» MATERIAL SHOWN:
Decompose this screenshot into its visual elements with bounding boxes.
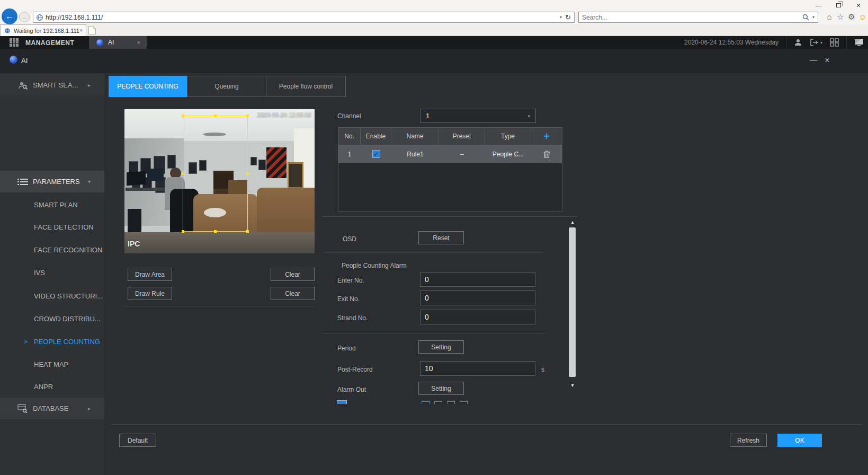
search-input[interactable] <box>579 14 802 21</box>
browser-restore-button[interactable] <box>829 0 847 11</box>
clipped-option-box[interactable] <box>447 401 455 404</box>
rule-handle[interactable] <box>182 115 184 117</box>
period-setting-button[interactable]: Setting <box>418 340 464 354</box>
sidebar-item-smart-plan[interactable]: SMART PLAN <box>0 194 104 216</box>
back-icon: ← <box>5 12 14 21</box>
sidebar-item-crowd-distribution[interactable]: CROWD DISTRIBU... <box>0 308 104 330</box>
channel-select[interactable]: 1 ▾ <box>420 109 536 123</box>
rule-handle[interactable] <box>246 115 249 117</box>
settings-gear-icon[interactable]: ⚙ <box>846 12 857 22</box>
smiley-feedback-icon[interactable]: ☺ <box>857 12 868 21</box>
sidebar-item-anpr[interactable]: ANPR <box>0 376 104 398</box>
tab-queuing[interactable]: Queuing <box>187 76 266 97</box>
apps-grid-icon[interactable] <box>10 38 19 47</box>
sidebar-item-database[interactable]: DATABASE ▸ <box>0 398 104 419</box>
rule-name: Rule1 <box>391 145 439 163</box>
sidebar-item-face-detection[interactable]: FACE DETECTION <box>0 216 104 238</box>
clear-rule-button[interactable]: Clear <box>271 287 315 300</box>
rule-enable-checkbox[interactable]: ✓ <box>372 150 380 158</box>
scrollbar[interactable]: ▴ ▾ <box>568 218 577 393</box>
clear-area-button[interactable]: Clear <box>271 268 315 281</box>
sidebar-item-smart-search[interactable]: SMART SEA... ▸ <box>0 74 104 96</box>
sidebar-item-parameters[interactable]: PARAMETERS ▾ <box>0 171 104 192</box>
refresh-button[interactable]: Refresh <box>730 434 767 447</box>
new-tab-button[interactable] <box>88 26 96 34</box>
settings-scroll-area: OSD Reset People Counting Alarm Enter No… <box>322 216 577 404</box>
enter-no-input[interactable] <box>420 272 535 287</box>
url-dropdown-caret-icon[interactable]: ▾ <box>560 15 562 20</box>
management-tab-close-icon[interactable]: × <box>137 39 140 46</box>
sidebar-item-video-structuring[interactable]: VIDEO STRUCTURI... <box>0 285 104 307</box>
home-icon[interactable]: ⌂ <box>824 12 835 21</box>
video-preview[interactable]: 2020-06-24 12:55:02 IPC <box>124 109 315 253</box>
sidebar-item-label: FACE DETECTION <box>34 223 94 231</box>
sidebar-item-label: FACE RECOGNITION <box>34 246 102 254</box>
back-button[interactable]: ← <box>2 8 17 24</box>
osd-reset-button[interactable]: Reset <box>418 231 464 244</box>
rule-handle[interactable] <box>182 230 184 233</box>
management-tab-ai[interactable]: AI × <box>89 36 147 49</box>
counting-rule-rectangle[interactable] <box>183 116 248 232</box>
qr-code-icon[interactable] <box>830 38 839 47</box>
search-icon[interactable] <box>802 14 809 21</box>
tab-people-flow-control[interactable]: People flow control <box>266 76 346 97</box>
browser-navbar: ← → ▾ ↻ ▾ ⌂ ☆ ⚙ ☺ <box>0 11 868 24</box>
refresh-page-icon[interactable]: ↻ <box>565 13 571 21</box>
sidebar-item-ivs[interactable]: IVS <box>0 262 104 284</box>
table-row[interactable]: 1 ✓ Rule1 -- People C... <box>338 145 562 163</box>
draw-area-button[interactable]: Draw Area <box>128 268 172 281</box>
strand-no-input[interactable] <box>420 310 535 324</box>
add-rule-button[interactable]: + <box>543 130 550 143</box>
display-monitor-icon[interactable] <box>854 38 864 47</box>
sidebar-item-label: DATABASE <box>33 404 68 412</box>
channel-value: 1 <box>426 112 527 120</box>
forward-button[interactable]: → <box>19 12 30 22</box>
browser-minimize-button[interactable]: — <box>809 0 827 11</box>
scrollbar-thumb[interactable] <box>569 227 576 377</box>
ai-close-button[interactable]: × <box>822 56 833 65</box>
browser-titlebar: — × <box>0 0 868 11</box>
default-button[interactable]: Default <box>119 434 156 447</box>
rule-handle[interactable] <box>214 115 217 117</box>
browser-close-button[interactable]: × <box>849 0 867 11</box>
chevron-down-icon: ▾ <box>527 113 530 119</box>
logout-icon[interactable]: ▾ <box>810 38 822 47</box>
scroll-down-icon[interactable]: ▾ <box>568 381 577 390</box>
search-caret-icon[interactable]: ▾ <box>812 15 815 20</box>
draw-rule-button[interactable]: Draw Rule <box>128 287 172 300</box>
ok-button[interactable]: OK <box>777 434 822 447</box>
search-box[interactable]: ▾ <box>578 12 818 23</box>
delete-rule-trash-icon[interactable] <box>543 150 551 159</box>
divider <box>846 36 847 49</box>
clipped-option-box[interactable] <box>434 401 442 404</box>
favorites-star-icon[interactable]: ☆ <box>835 12 846 22</box>
sidebar-item-people-counting[interactable]: > PEOPLE COUNTING <box>0 331 104 353</box>
tab-close-icon[interactable]: × <box>79 28 83 33</box>
clipped-option-box[interactable] <box>460 401 468 404</box>
scroll-up-icon[interactable]: ▴ <box>568 218 577 226</box>
post-record-input[interactable] <box>420 361 535 376</box>
strand-no-label: Strand No. <box>337 314 368 322</box>
user-icon[interactable] <box>794 38 802 47</box>
rule-handle[interactable] <box>182 172 184 175</box>
col-type: Type <box>485 128 531 145</box>
alarm-out-setting-button[interactable]: Setting <box>418 382 464 395</box>
browser-tab[interactable]: Waiting for 192.168.1.111 × <box>0 24 86 36</box>
management-label[interactable]: MANAGEMENT <box>25 39 74 47</box>
browser-tab-strip: Waiting for 192.168.1.111 × <box>0 24 868 36</box>
url-input[interactable] <box>43 14 560 21</box>
url-bar[interactable]: ▾ ↻ <box>33 12 575 23</box>
ai-favicon-sphere-icon <box>96 39 103 46</box>
sidebar-item-face-recognition[interactable]: FACE RECOGNITION <box>0 239 104 261</box>
clipped-checkbox[interactable] <box>337 400 347 404</box>
tab-people-counting[interactable]: PEOPLE COUNTING <box>109 76 187 97</box>
database-icon <box>17 404 29 413</box>
scene-frame <box>250 157 257 165</box>
rule-handle[interactable] <box>246 230 249 233</box>
clipped-option-box[interactable] <box>422 401 429 404</box>
sidebar-item-heat-map[interactable]: HEAT MAP <box>0 354 104 375</box>
rule-handle[interactable] <box>214 230 217 233</box>
exit-no-input[interactable] <box>420 291 535 305</box>
ai-minimize-button[interactable]: — <box>808 56 819 64</box>
rule-handle[interactable] <box>246 172 249 175</box>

» EXERCISE: Read the data above. Pull out each line in which the string "area" appears.

» TASK RESULT:
clear-area-button[interactable]: Clear <box>271 268 315 281</box>
settings-scroll-area: OSD Reset People Counting Alarm Enter No… <box>322 216 577 404</box>
draw-area-button[interactable]: Draw Area <box>128 268 172 281</box>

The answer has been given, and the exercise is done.